Também foram definidos sete elementos-chave para sua implementação. A próxima etapa, prevista para 2025, é a implantação de unidades demonstrativas de cafeicultura regenerativa em diferentes regiões produtoras, bem como seu monitoramento.

“Uma agricultura climaticamente inteligente é você dar condições para a natureza lhe ajudar”, diz Marcelo Urtado, cafeicultor da fazenda Três Meninas, propriedade ícone na agricultura regenerativa no Cerrado Mineiro.

Os desafios pela frente

Na COP-29, realizada Dubai em dezembro, o CEBDS apresentou um estudo sobre a necessidade de se adotar um conceito amplo de agricultura regenerativa sob aspecto socioambiental e econômico-financeiro.

“É preciso considerar a pluralidade das práticas agrícolas já adotadas e a realidade da agricultura brasileira em todos os tamanhos de propriedades: agricultura familiar, pequeno, médio e grande produtor”, diz Gheler.

A definição de métricas e critérios que analisem e comprovem os resultados previstos por um sistema regenerativo é outro desafio a ser superado.
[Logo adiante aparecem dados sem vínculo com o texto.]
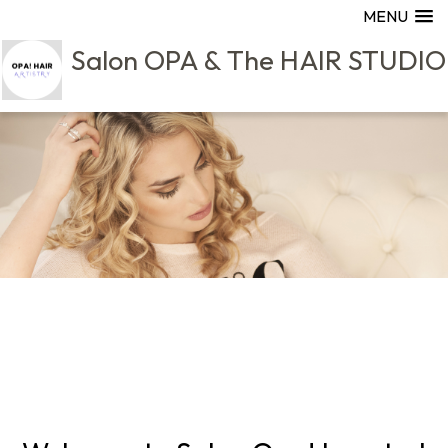
MENU
Salon OPA & The HAIR STUDIO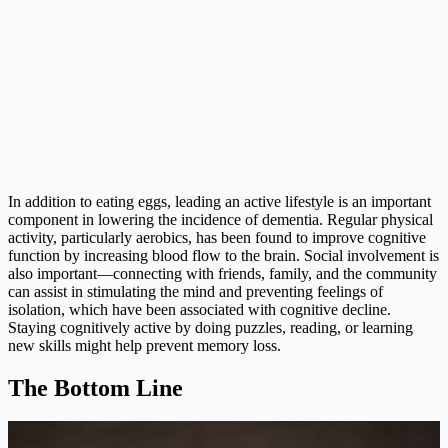
In addition to eating eggs, leading an active lifestyle is an important
component in lowering the incidence of dementia. Regular physical
activity, particularly aerobics, has been found to improve cognitive
function by increasing blood flow to the brain. Social involvement is
also important—connecting with friends, family, and the community
can assist in stimulating the mind and preventing feelings of
isolation, which have been associated with cognitive decline.
Staying cognitively active by doing puzzles, reading, or learning
new skills might help prevent memory loss.
The Bottom Line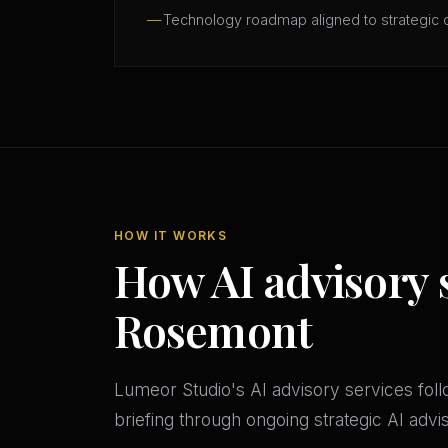
Technology roadmap aligned to strategic 
HOW IT WORKS
How AI advisory 
Rosemont
Lumeor Studio's AI advisory services follo
briefing through ongoing strategic AI adv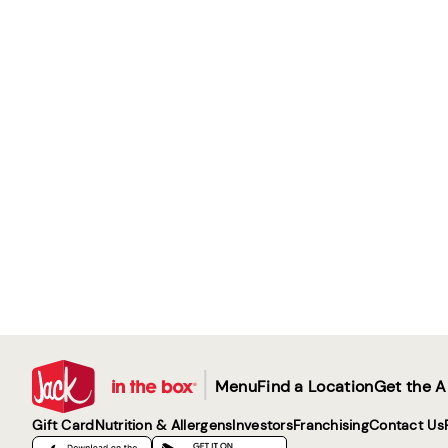
|
Menu
Find a Location
Get the 
Gift Card
Nutrition & Allergens
Investors
Franchising
Contact Us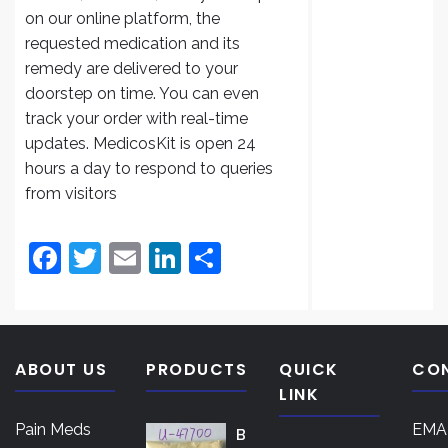
$200.
on our online platform, the
throug
requested medication and its
$3,000
remedy are delivered to your
doorstep on time. You can even
track your order with real-time
updates. MedicosKit is open 24
hours a day to respond to queries
from visitors
F
T
E
Li
S
a
w
m
n
h
c
itt
ai
k
ar
e
er
l
e
e
ABOUT US
PRODUCTS
QUICK
CO
b
dI
LINK
o
n
Pain Meds
EMAI
B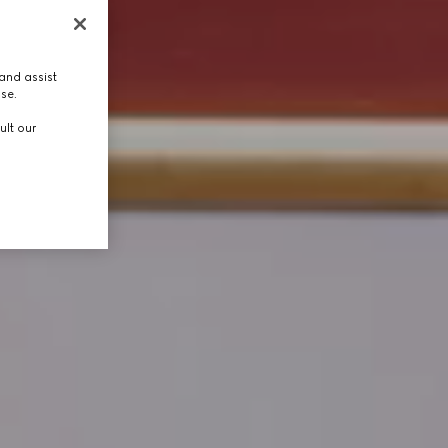
and assist
use.
ult our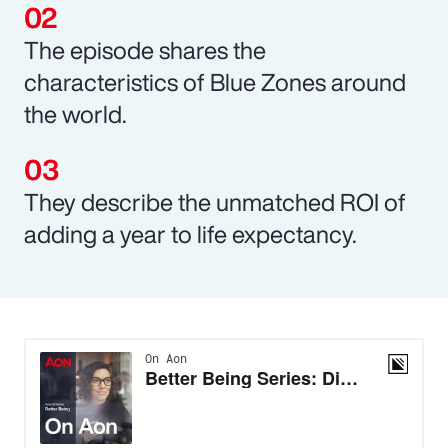
The episode shares the
characteristics of Blue Zones around
the world.
They describe the unmatched ROI of
adding a year to life expectancy.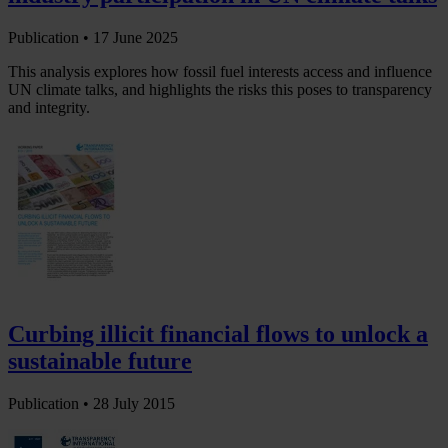
Publication •
17 June 2025
This analysis explores how fossil fuel interests access and influence
UN climate talks, and highlights the risks this poses to transparency
and integrity.
Curbing illicit financial flows to unlock a
sustainable future
Publication •
28 July 2015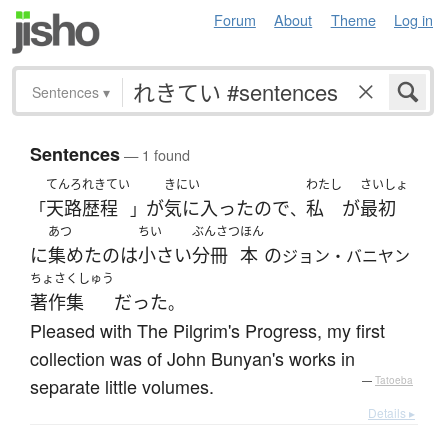
Forum
About
Theme
Log in
Sentences
▾
Sentences
— 1 found
てんろれきてい
きにい
わたし
さいしょ
天路歴程
が
気に入った
ので
私
が
最初
「
」
、
あつ
ちい
ぶんさつ
ほん
に
集めた
の
は
小さい
分冊
本
の
ジョン・バニヤン
ちょさくしゅう
著作集
だった
。
Pleased with The Pilgrim's Progress, my first
collection was of John Bunyan's works in
separate little volumes.
—
Tatoeba
Details ▸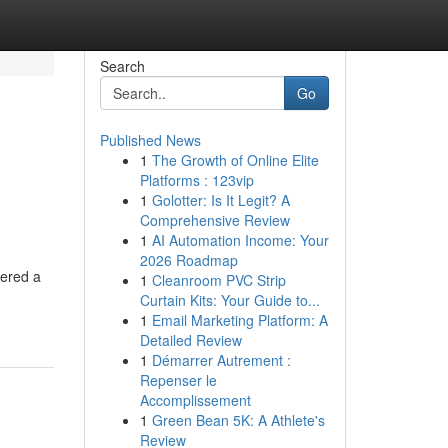
Search
Go
Published News
1
The Growth of Online Elite
Platforms : 123vip
1
Golotter: Is It Legit? A
Comprehensive Review
1
AI Automation Income: Your
2026 Roadmap
hered a
1
Cleanroom PVC Strip
Curtain Kits: Your Guide to...
1
Email Marketing Platform: A
Detailed Review
1
Démarrer Autrement :
Repenser le
Accomplissement
1
Green Bean 5K: A Athlete's
Review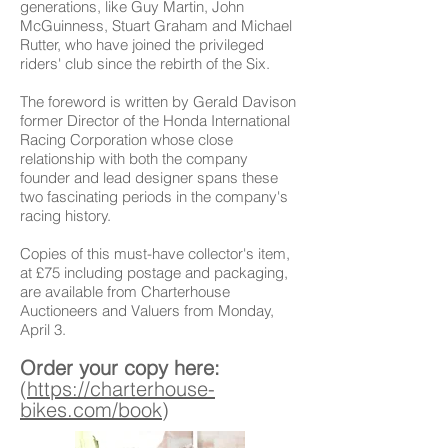
generations, like Guy Martin, John
McGuinness, Stuart Graham and Michael
Rutter, who have joined the privileged
riders' club since the rebirth of the Six.
The foreword is written by Gerald Davison
former Director of the Honda International
Racing Corporation whose close
relationship with both the company
founder and lead designer spans these
two fascinating periods in the company's
racing history.
Copies of this must-have collector's item,
at £75 including postage and packaging,
are available from Charterhouse
Auctioneers and Valuers from Monday,
April 3.
Order your copy here:
(
https://charterhouse-
bikes.com/book
)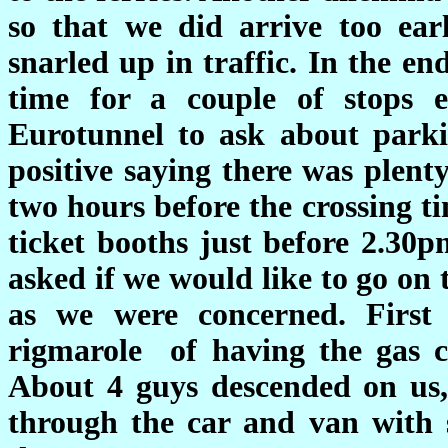
so that we did arrive too earl
snarled up in traffic. In the e
time for a couple of stops e
Eurotunnel to ask about parki
positive saying there was plent
two hours before the crossing t
ticket booths just before 2.30
asked if we would like to go on 
as we were concerned. Firs
rigmarole of having the gas c
About 4 guys descended on us,
through the car and van with s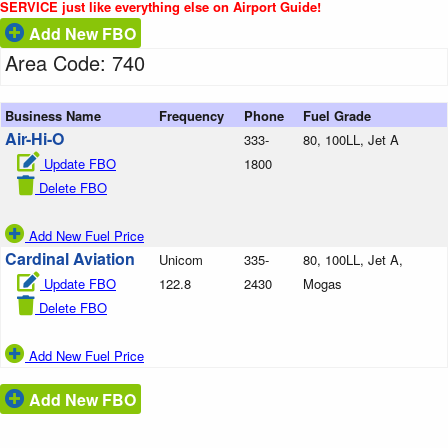
SERVICE just like everything else on Airport Guide!
Add New FBO
Area Code: 740
Business Name
Frequency
Phone
Fuel Grade
Air-Hi-O
333-
80, 100LL, Jet A
Update FBO
1800
Delete FBO
Add New Fuel Price
Cardinal Aviation
Unicom
335-
80, 100LL, Jet A,
Update FBO
122.8
2430
Mogas
Delete FBO
Add New Fuel Price
Add New FBO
Neste momento, o CEBDS está em interlocução com o Ministério da Agricultura para colaborar com a criação de políticas públicas relacionadas ao tema.

“O governo ia lançar a Plataforma AgroBrasil+Sustentável, praticamente partindo do zero, mas foi adiado”, diz a coordenadora técnica da pasta de Sistemas Agroalimentares do CEBDS. “Queremos mostrar que o setor empresarial já faz isso em toda cadeia de fornecimento e que a gente pode contribuir.”

Na próxima COP, que acontece no próximo mês no Azerbaijão, o CEBDS vai apresentar alguns resultados de suas associadas com a agricultura regenerativa. Já para a COP-30, que será no Brasil, o conselho está programando o lançamento do Compromisso para Transformação dos Sistemas Agroalimentares. “Esperamos que o governo também chegue lá avançado nesta temática”, afirma Gheler.